Today’s ePaper

e edition
Article Image

Berenice Bejo stars as starlet Peppy Miller in the silent film "The Artist," set in the 1920s. The movie shows the era's fashion in black and white.


THE WEINSTEIN COMPANY


'20s fashion is enjoying a new life in Hollywood

By Booth Moore
The Los Angeles Times

Cue the flappers, the fringe, the beads and the bobs.

The Roaring '20s are back in fashion — on the runways and on the movie screen.

It started in September at the spring 2012 fashion shows, with Ralph Lauren's "Great Gatsby" gowns, Tory Burch's sportswear inspired by Coco Chanel and 1920s Deauville, and Frida Giannini's Art Deco black-and-gold fringed flapper dresses at Gucci.

Those clothes won't be in stores for another month or so, and Baz Luhrmann's film adaptation of F. Scott Fitzgerald's Jazz Age novel "The Great Gatsby," sure to be a costume extravaganza, isn't due out until next Christmas.

But the trend has already hit Hollywood with the films "Hugo" and "The Artist," both of which are set in the late 1920s to early 1930s.

So why is that time period resonating now?

Sandy Powell, the costume designer for "Hugo," cites the popularity of HBO's "Boardwalk Empire," which is set in 1920.

"It's been pretty influential," she says. "It's funny how these things turn around and suddenly a certain look becomes fashionable and it's in every film. It's bizarre. It's the zeitgeist."

When it comes to retro fashion, the 1920s look is "simple and sexy and romantic at the same time," says Mark Bridges, costume designer for the silent film "The Artist." "It's easy to wear but exclusive in that you need to be slim. And because the shapes are so simple, they are a blank slate for embellishment. It covers all the bases one wants for a successful fashion moment."

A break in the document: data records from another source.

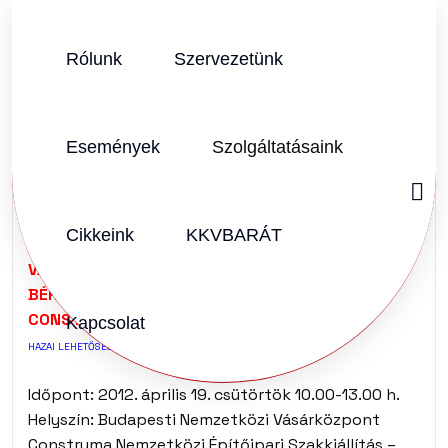
Rólunk
Szervezetünk
SZERZŐ:
KKVHÁZ SZERKESZTŐSÉG
2012.03.11.
Vélemény (0)
Események
Szolgáltatásaink
VÁLSÁGMENEDZSELÉS
– KITÖRÉSI P
Cikkeink
KKVBARÁT
VÁLSÁGMENEDZSELÉS – KITÖRÉSI PONTOK –
BÉRLAKÁSÉPÍTÉS SZAKMAI KEREKASZTAL A
CONSTRUMÁN AZ URBICON KIÁLLÍTÁSON
Kapcsolat
HAZAI LEHETŐSÉGEK-NEMZETKÖZI TAPASZTALATOK
Időpont: 2012. április 19. csütörtök 10.00-13.00 h.
Helyszín: Budapesti Nemzetközi Vásárközpont
Construma Nemzetközi Építőipari Szakkiállítás –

The 1920s were the beginning of the modern age in fashion, when women ditched their corsets, cut their hair and started wearing shorter, body-conscious dresses and skirts that allowed them the freedom to kick up their heels. It's also when women started to turn to Hollywood for fashion cues.

Whereas "The Artist" is about Hollywood glamour, "Hugo" is about the everyday glamour of ordinary people. The film, based on Brian Selznick's 2007 book "The Invention of Hugo Cabret," tells the story of an orphan boy named Hugo living in a Paris train station, who unlocks the mystery of an abandoned automaton and discovers a forgotten filmmaker. His tale is intertwined with the stories of the everyday visitors to the train station — the florist, cafe owner, cafe patrons, bookseller and station manager.

"(Hugo) was set in 1931, but it really has the look and feel of Paris in the late 1920s," says Powell, who scoured the Paris flea markets for inspiration pieces, such as an Art Deco-style evening gown that was remade into the striking rose-colored dress worn by Hugo's friend Isabelle (Chloe Grace Moretz) in the final scene.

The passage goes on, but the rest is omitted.